Another practical flaw concerns rent-seeking, whereby some high income earners today derive their high incomes not from contributing to aggregate wealth but by using the machinery of government to expropriate the wealth created by others. Thus, if “paying one’s fair share” in taxes is inversely related to one’s contribution to social wealth, these high income rent seekers should be taxed at or near a 100% marginal rate. Given that the left has its own set of favored rent seekers, however, it is unlikely that agreement could even be reached on this exception.

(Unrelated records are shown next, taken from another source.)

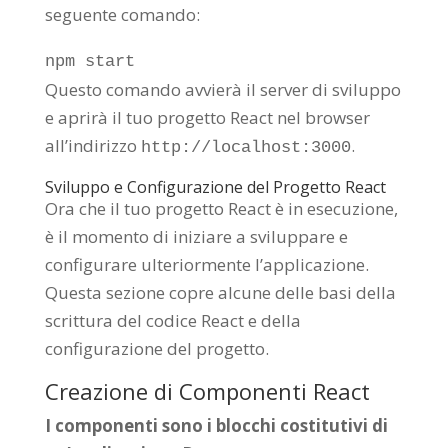
seguente comando:
npm start
Questo comando avvierà il server di sviluppo
e aprirà il tuo progetto React nel browser
all’indirizzo
.
http://localhost:3000
Sviluppo e Configurazione del Progetto React
Ora che il tuo progetto React è in esecuzione,
è il momento di iniziare a sviluppare e
configurare ulteriormente l’applicazione.
Questa sezione copre alcune delle basi della
scrittura del codice React e della
configurazione del progetto.
Creazione di Componenti React
I componenti sono i blocchi costitutivi di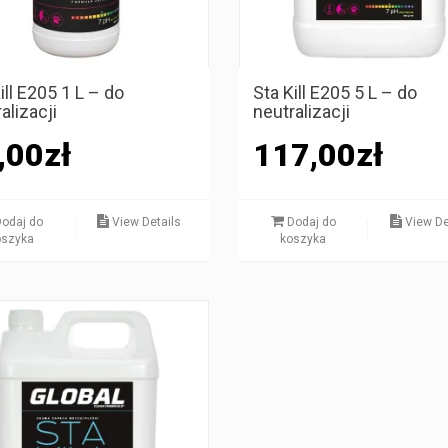
ill E205 1 L – do
Sta Kill E205 5 L – do
alizacji
neutralizacji
,00
zł
117,00
zł
odaj do
View Details
Dodaj do
View De
oszyka
koszyka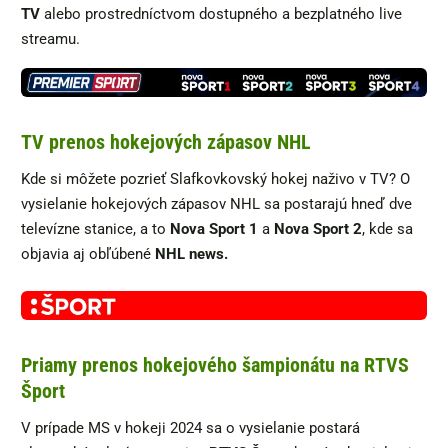
TV
alebo prostredníctvom dostupného a bezplatného live
streamu.
TV prenos hokejových zápasov NHL
Kde si môžete pozrieť Slafkovkovský hokej naživo v TV? O
vysielanie hokejových zápasov NHL sa postarajú hneď dve
televízne stanice, a to
Nova Sport 1
a
Nova Sport 2
, kde sa
objavia aj obľúbené
NHL news.
Priamy prenos hokejového šampionátu na RTVS
Šport
V prípade MS v hokeji 2024 sa o vysielanie postará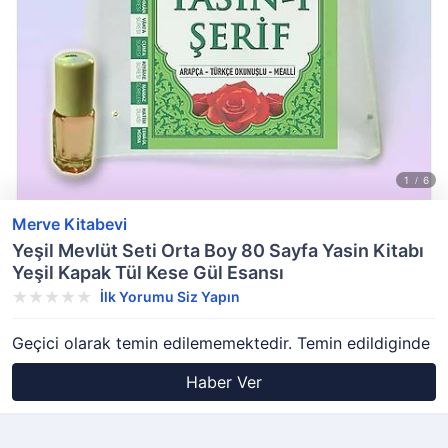
Merve Kitabevi
Yeşil Mevlüt Seti Orta Boy 80 Sayfa Yasin Kitabı
Yeşil Kapak Tül Kese Gül Esansı
İlk Yorumu Siz Yapın
Geçici olarak temin edilememektedir. Temin edildiginde
Haber Ver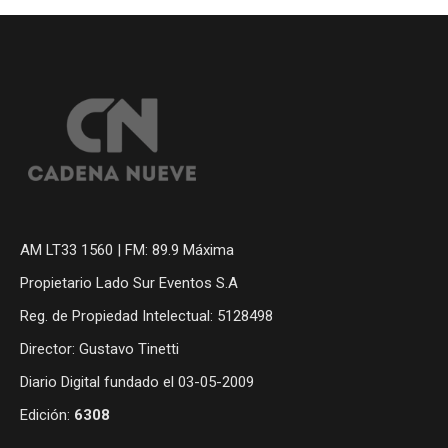
AM LT33 1560 | FM: 89.9 Máxima
Propietario Lado Sur Eventos S.A
Reg. de Propiedad Intelectual: 5128498
Director: Gustavo Tinetti
Diario Digital fundado el 03-05-2009
Edición:
6308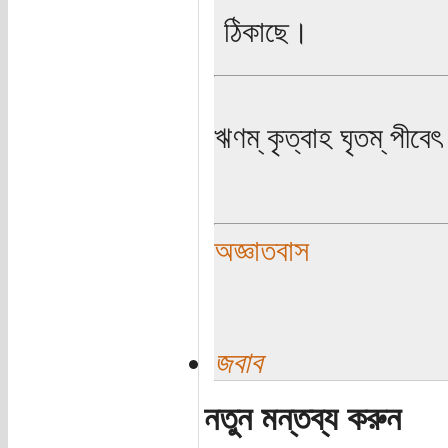
ঠিকাছে।
ঋণম্ কৃত্বাহ ঘৃতম্ পীবেৎ
অজ্ঞাতবাস
জবাব
নতুন মন্তব্য করুন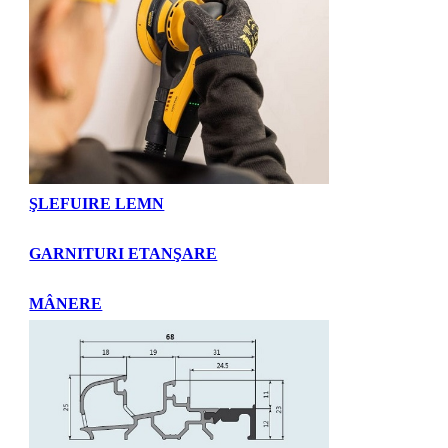
ŞLEFUIRE LEMN
GARNITURI ETANŞARE
MÂNERE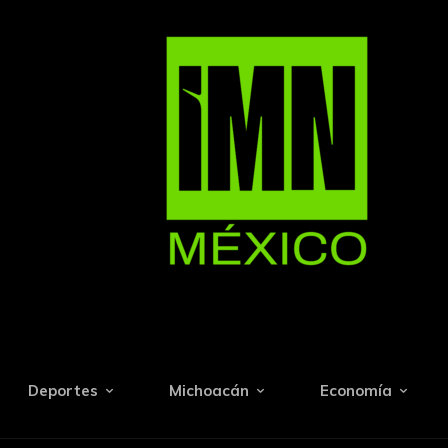
Deportes
Michoacán
Economía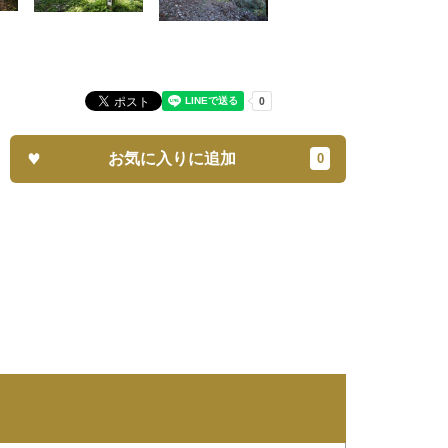
お気に入りに追加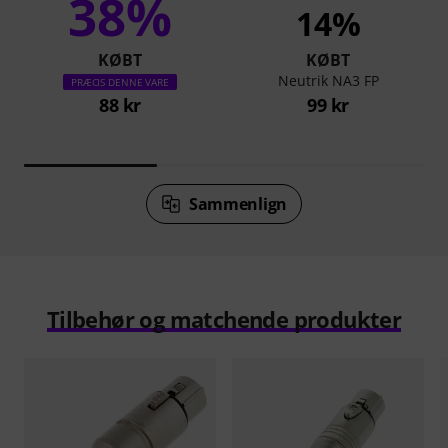
38%
14%
KØBT
KØBT
Neutrik NA3 FP
PRÆCIS DENNE VARE
88 kr
99 kr
Sammenlign
Tilbehør og matchende produkter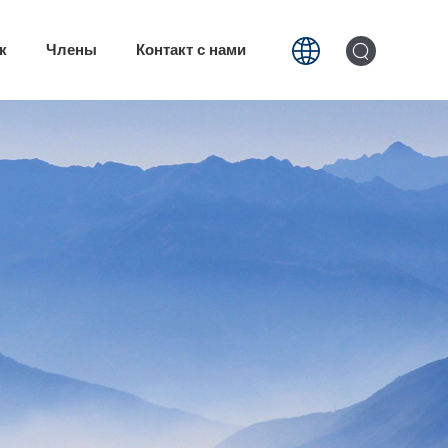
к
Члены
Контакт с нами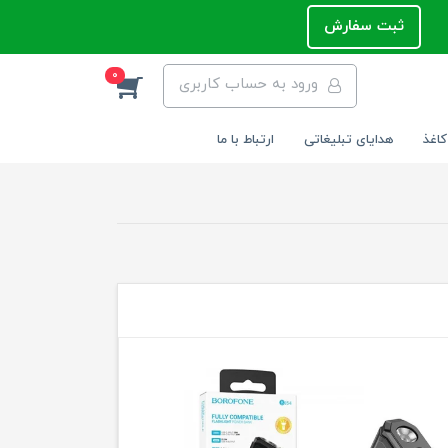
ثبت سفارش
0
ورود به حساب کاربری
کاغذ
هدایای تبلیغاتی
ارتباط با ما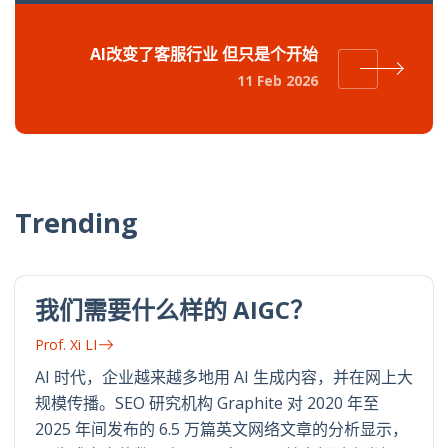
AI改变了客服行业 但只是个开始
11 Feb 2026
Trending
我们需要什么样的 AIGC？
Prof. Xi LI
AI 时代，企业越来越多地用 AI 生成内容，并在网上大
规模传播。SEO 研究机构 Graphite 对 2020 年至
2025 年间发布的 6.5 万篇英文网络文章的分析显示，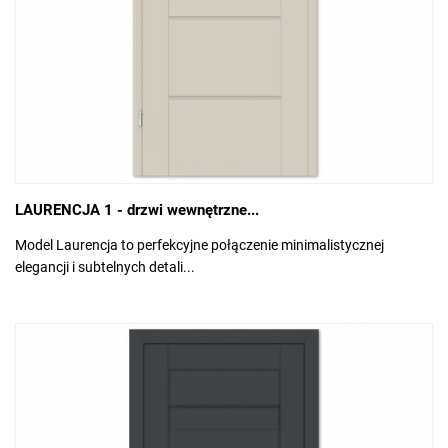
LAURENCJA 1 - drzwi wewnętrzne...
Model Laurencja to perfekcyjne połączenie minimalistycznej
elegancji i subtelnych detali...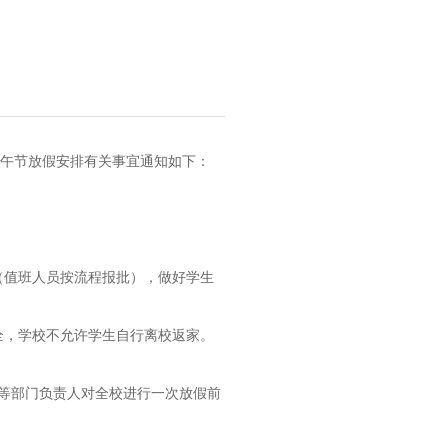
端午节放假安排有关事宜通知如下：
（值班人员按流程报批），做好学生
安全，学校不允许学生自行离校返家。
心等部门负责人对全校进行一次放假前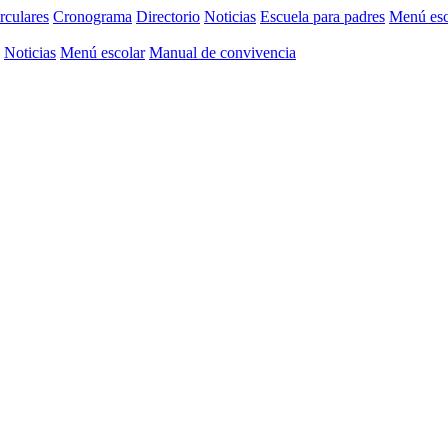
rculares
Cronograma
Directorio
Noticias
Escuela para padres
Menú esc
Noticias
Menú escolar
Manual de convivencia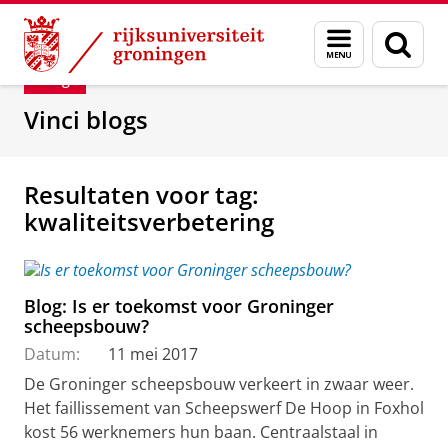
Skip
Skip
Department of Innovation Management & Str
Menu
Zoek
to
to
en
Content
Navigation
Blog
zoeken
Vinci blogs
Resultaten voor tag:
kwaliteitsverbetering
Blog: Is er toekomst voor Groninger
scheepsbouw?
Datum:
11 mei 2017
De Groninger scheepsbouw verkeert in zwaar weer.
Het faillissement van Scheepswerf De Hoop in Foxhol
kost 56 werknemers hun baan. Centraalstaal in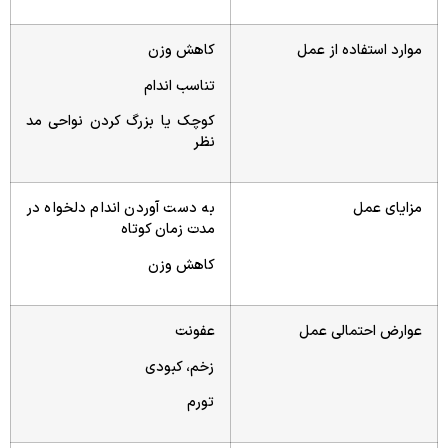
موارد استفاده از عمل
کاهش وزن
تناسب اندام
کوچک یا بزرگ کردن نواحی مد
نظر
مزایای عمل
به دست آوردن اندام دلخواه در
مدت زمان کوتاه
کاهش وزن
عوارض احتمالی عمل
عفونت
زخم، کبودی
تورم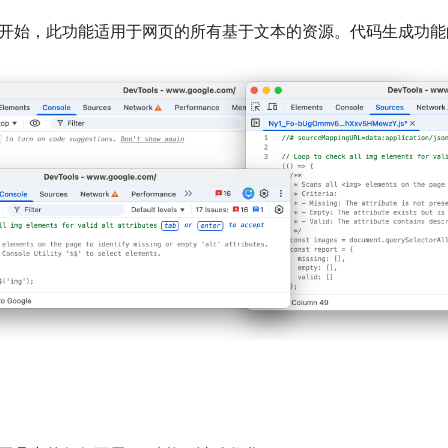
 147 开始，此功能适用于网页的所有基于文本的资源。代码生成功能的优先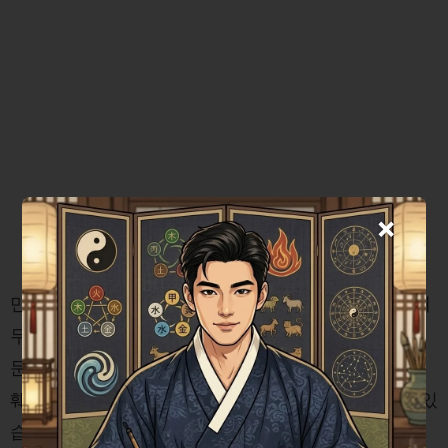
×
만약 임대인이 임차인의 사생활을 침해하거나 직장에
무단 방문하여 신상 정보를 노출한다면 이는 심각한
문제가 됩니다. 개인정보보호법 및 형법에 따라 명예
훼손, 업무방해, 협박죄 등의 법적 조치를 고려할 수 있
습니다.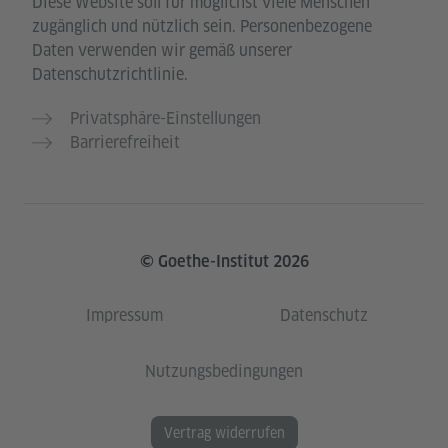
Diese Website soll für möglichst viele Menschen
zugänglich und nützlich sein. Personenbezogene
Daten verwenden wir gemäß unserer
Datenschutzrichtlinie.
Privatsphäre-Einstellungen
Barrierefreiheit
© Goethe-Institut 2026
Impressum
Datenschutz
Nutzungsbedingungen
Vertrag widerrufen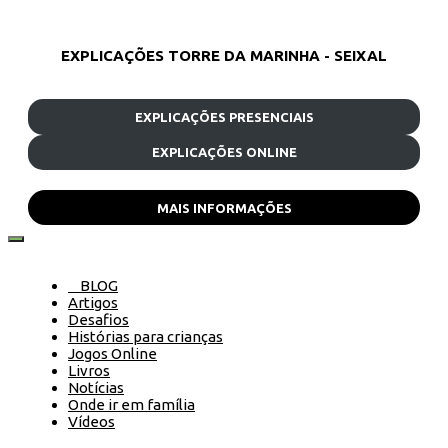
EXPLICAÇÕES TORRE DA MARINHA - SEIXAL
EXPLICAÇÕES PRESENCIAIS
EXPLICAÇÕES ONLINE
MAIS INFORMAÇÕES
BLOG
Artigos
Desafios
Histórias para crianças
Jogos Online
Livros
Notícias
Onde ir em família
Vídeos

To be sure, I write all of the above not to advocate for either a per capita tax or a regressive income tax — political non-starters in any event – but to show that “tax fairness” is hardly a known parameter. One can construct ethical and/or syllogistic arguments leading to completely opposite conclusions. In view of this conundrum, we all would be better served if politicians and policy makers purged “fairness” from their thinking (and speeches) and simply focused on a tax system that finances essential government functions in the most efficient manner possible and impedes economic vitality and long-term growth as little as possible. I suspect that, in a prosperous and growing economy, questions of “fairness” will lose much of their political cachet and recede to the academic lounges where they belong.